Saved entries
◆ ◆ ◆

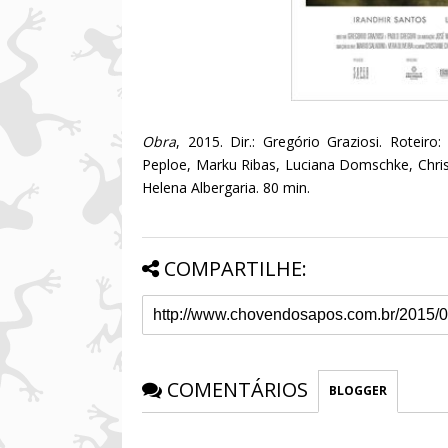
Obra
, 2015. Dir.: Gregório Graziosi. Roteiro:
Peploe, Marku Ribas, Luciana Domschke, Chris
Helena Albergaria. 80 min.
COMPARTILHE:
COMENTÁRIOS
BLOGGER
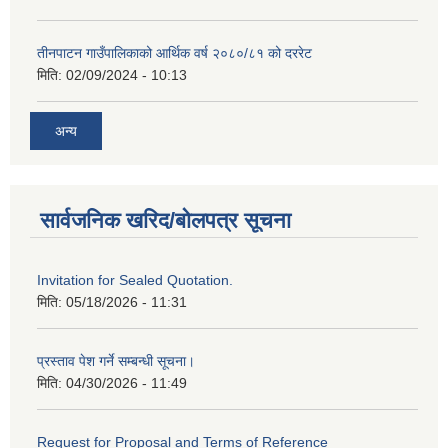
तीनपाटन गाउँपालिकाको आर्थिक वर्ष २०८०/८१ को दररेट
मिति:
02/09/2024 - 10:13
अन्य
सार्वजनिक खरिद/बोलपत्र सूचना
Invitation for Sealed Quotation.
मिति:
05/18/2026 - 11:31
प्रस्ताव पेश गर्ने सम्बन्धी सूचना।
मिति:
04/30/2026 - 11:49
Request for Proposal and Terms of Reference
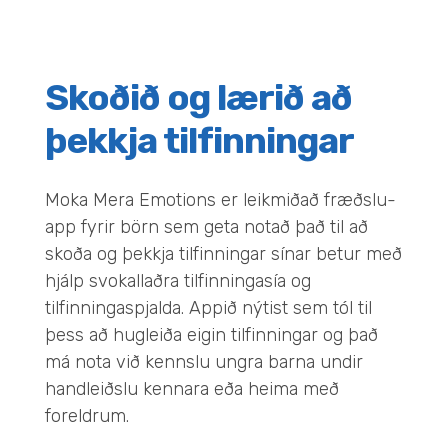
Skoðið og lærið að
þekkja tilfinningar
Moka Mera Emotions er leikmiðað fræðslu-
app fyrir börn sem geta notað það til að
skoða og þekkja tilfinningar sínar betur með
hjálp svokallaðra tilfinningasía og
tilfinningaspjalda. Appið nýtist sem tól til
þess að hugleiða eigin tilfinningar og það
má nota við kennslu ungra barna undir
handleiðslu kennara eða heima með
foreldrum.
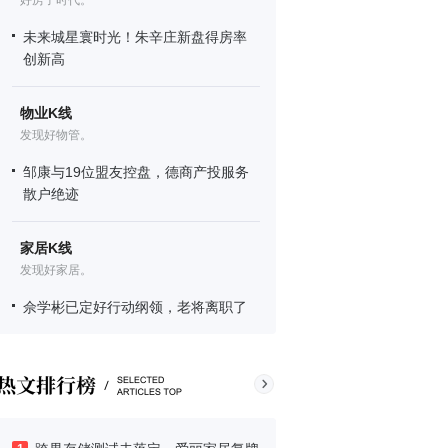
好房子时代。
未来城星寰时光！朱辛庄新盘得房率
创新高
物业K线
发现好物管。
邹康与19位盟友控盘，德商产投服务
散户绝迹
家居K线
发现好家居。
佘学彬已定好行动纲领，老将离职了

◆ ◆ ◆

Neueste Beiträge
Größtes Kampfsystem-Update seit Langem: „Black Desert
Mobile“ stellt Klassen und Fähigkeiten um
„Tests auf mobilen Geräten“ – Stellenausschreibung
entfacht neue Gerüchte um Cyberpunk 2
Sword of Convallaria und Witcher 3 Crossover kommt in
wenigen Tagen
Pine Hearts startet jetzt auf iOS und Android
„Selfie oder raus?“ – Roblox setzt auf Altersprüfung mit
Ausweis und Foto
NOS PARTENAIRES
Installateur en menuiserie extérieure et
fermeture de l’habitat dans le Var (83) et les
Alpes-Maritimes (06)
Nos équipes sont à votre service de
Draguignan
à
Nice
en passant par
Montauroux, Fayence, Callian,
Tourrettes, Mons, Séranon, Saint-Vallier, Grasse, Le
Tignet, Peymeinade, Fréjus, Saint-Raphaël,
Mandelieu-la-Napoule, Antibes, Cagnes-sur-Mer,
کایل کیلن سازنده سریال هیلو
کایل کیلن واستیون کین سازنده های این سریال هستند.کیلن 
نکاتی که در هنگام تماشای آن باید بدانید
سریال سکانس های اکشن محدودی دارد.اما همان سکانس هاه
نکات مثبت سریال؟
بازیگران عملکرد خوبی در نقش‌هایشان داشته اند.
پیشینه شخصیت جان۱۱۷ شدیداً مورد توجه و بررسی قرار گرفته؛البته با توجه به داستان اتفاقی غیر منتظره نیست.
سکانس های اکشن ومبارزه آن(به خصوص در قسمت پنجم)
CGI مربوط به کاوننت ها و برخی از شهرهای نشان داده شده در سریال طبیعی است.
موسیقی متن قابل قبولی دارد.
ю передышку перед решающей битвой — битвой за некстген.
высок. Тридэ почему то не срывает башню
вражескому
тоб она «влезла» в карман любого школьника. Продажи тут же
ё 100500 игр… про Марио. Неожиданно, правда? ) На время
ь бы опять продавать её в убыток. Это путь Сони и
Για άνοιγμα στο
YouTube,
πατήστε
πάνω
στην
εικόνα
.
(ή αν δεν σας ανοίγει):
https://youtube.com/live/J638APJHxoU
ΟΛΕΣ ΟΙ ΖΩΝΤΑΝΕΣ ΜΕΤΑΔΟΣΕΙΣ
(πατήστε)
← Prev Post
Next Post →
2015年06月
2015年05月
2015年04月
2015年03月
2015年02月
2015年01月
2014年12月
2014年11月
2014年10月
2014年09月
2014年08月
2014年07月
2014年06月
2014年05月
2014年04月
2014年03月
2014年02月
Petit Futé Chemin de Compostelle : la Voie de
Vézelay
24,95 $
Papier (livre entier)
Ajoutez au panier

◆ ◆ ◆

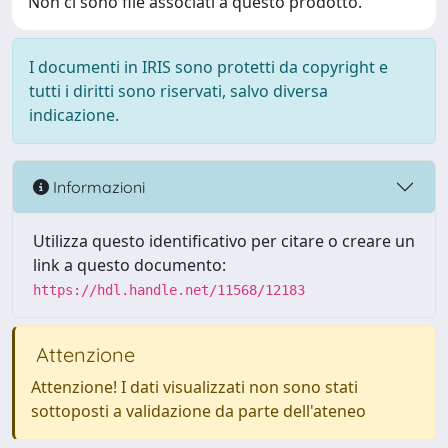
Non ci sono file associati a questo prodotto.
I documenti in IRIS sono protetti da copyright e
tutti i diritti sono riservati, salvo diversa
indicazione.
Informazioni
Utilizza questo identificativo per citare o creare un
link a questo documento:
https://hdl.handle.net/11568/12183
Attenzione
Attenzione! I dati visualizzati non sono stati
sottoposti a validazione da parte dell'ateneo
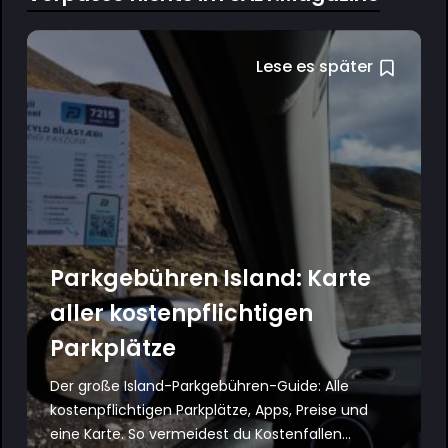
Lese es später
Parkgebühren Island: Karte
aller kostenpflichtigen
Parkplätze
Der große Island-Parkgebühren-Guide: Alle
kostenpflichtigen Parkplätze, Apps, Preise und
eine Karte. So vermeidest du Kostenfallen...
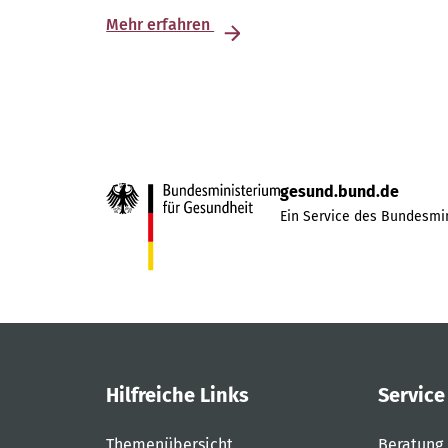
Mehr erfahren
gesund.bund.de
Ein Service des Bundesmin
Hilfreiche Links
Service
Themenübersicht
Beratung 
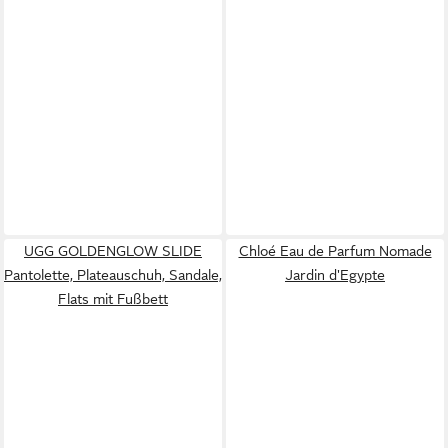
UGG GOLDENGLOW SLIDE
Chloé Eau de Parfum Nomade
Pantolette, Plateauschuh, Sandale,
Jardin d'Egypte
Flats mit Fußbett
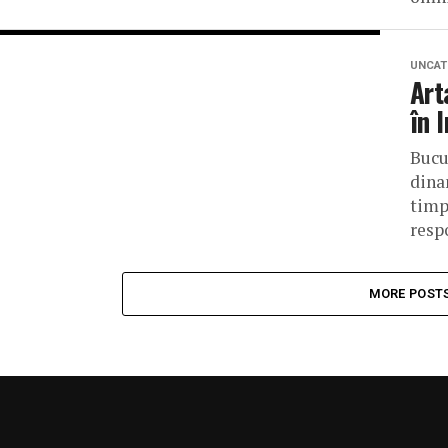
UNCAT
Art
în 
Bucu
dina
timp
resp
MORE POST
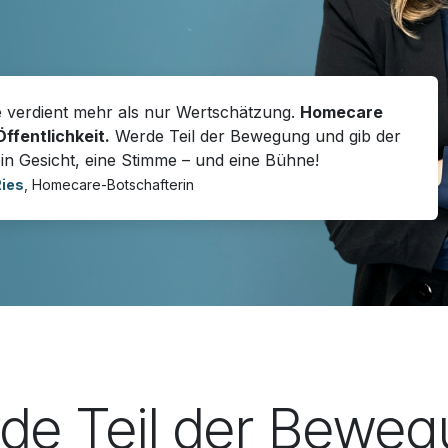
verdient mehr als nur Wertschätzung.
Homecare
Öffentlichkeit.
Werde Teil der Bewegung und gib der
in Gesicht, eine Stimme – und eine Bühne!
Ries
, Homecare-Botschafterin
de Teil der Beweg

◆ ◆ ◆

Exercise brief:
From the records above, repeat exactly the lines from the one with "NOS PARTENAIRES" through the one with "Next Post →", both included.

Response:
NOS PARTENAIRES
Installateur en menuiserie extérieure et
fermeture de l’habitat dans le Var (83) et les
Alpes-Maritimes (06)
Nos équipes sont à votre service de
Draguignan
à
Nice
en passant par
Montauroux, Fayence, Callian,
Tourrettes, Mons, Séranon, Saint-Vallier, Grasse, Le
Tignet, Peymeinade, Fréjus, Saint-Raphaël,
Mandelieu-la-Napoule, Antibes, Cagnes-sur-Mer,
کایل کیلن سازنده سریال هیلو
کایل کیلن واستیون کین سازنده های این سریال هستند.کیلن 
نکاتی که در هنگام تماشای آن باید بدانید
سریال سکانس های اکشن محدودی دارد.اما همان سکانس هاه
نکات مثبت سریال؟
بازیگران عملکرد خوبی در نقش‌هایشان داشته اند.
پیشینه شخصیت جان۱۱۷ شدیداً مورد توجه و بررسی قرار گرفته؛البته با توجه به داستان اتفاقی غیر منتظره نیست.
سکانس های اکشن ومبارزه آن(به خصوص در قسمت پنجم)
CGI مربوط به کاوننت ها و برخی از شهرهای نشان داده شده در سریال طبیعی است.
موسیقی متن قابل قبولی دارد.
ю передышку перед решающей битвой — битвой за некстген.
высок. Тридэ почему то не срывает башню
вражескому
тоб она «влезла» в карман любого школьника. Продажи тут же
ё 100500 игр… про Марио. Неожиданно, правда? ) На время
ь бы опять продавать её в убыток. Это путь Сони и
Για άνοιγμα στο
YouTube,
πατήστε
πάνω
στην
εικόνα
.
(ή αν δεν σας ανοίγει):
https://youtube.com/live/J638APJHxoU
ΟΛΕΣ ΟΙ ΖΩΝΤΑΝΕΣ ΜΕΤΑΔΟΣΕΙΣ
(πατήστε)
← Prev Post
Next Post →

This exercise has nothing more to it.